Early on, none of this seems to much affect his relations with women. A celebrated playboy during Hollywood's golden age, Hughes counted as companions Harlow, Hepburn, Gardner and Rogers, among others. Kate Hepburn (played by Cate Blanchett), according to Aviator, was something of a soul mate and near to marrying him; Ava Gardner (Kate Beckinsale) dumps Hughes but returns to mother him out of one of his self-imposed quarantines. He's also got a lifelong breast fixation, which leads to some comedy about airplane fuselage design and regarding his infamous Western The Outlaw, which introduced movie audiences to Jane Russell's Grand Tetons.

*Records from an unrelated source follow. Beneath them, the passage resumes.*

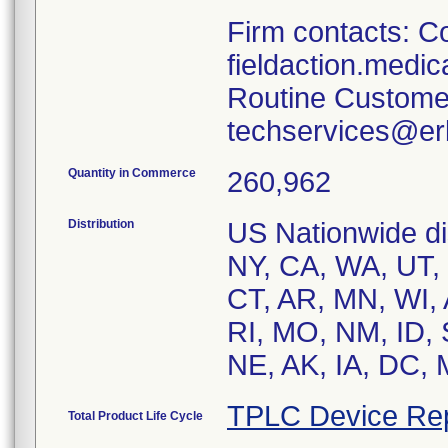
Firm contacts: Co
fieldaction.medi
Routine Custome
techservices@er
Quantity in Commerce
260,962
Distribution
US Nationwide dist
NY, CA, WA, UT, 
CT, AR, MN, WI, 
RI, MO, NM, ID,
NE, AK, IA, DC, 
TPLC Device Re
Total Product Life Cycle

Yet while Hughes might have been a celebrated crazy, a canny businessman and a spendthrift on his movies -- even though it was reportedly James Whale who wrote and directed much of Hell's Angels, and Howard Hawks who directed what is credited to Hughes in other pictures -- Hughes' early adulthood, at least in The Aviator, is all about the flying. Scorsese's Hughes smashes air-speed records, pushes airplane design to new heights, pioneers commercial trans-Atlantic flights, and heroically -- and single-handedly -- prevents corrupt Pan Am honcho Juan Trippe (Alec Baldwin) and his pet U.S. Senator (Alan Alda) from monopolizing the latter market. (A real-life episode Scorsese curiously omits: Hughes' brilliantly odd apprenticeship to the air trade, under an assumed name, as a salaried co-pilot for American Airlines. Maybe it sounded too Catch Me If You Can.)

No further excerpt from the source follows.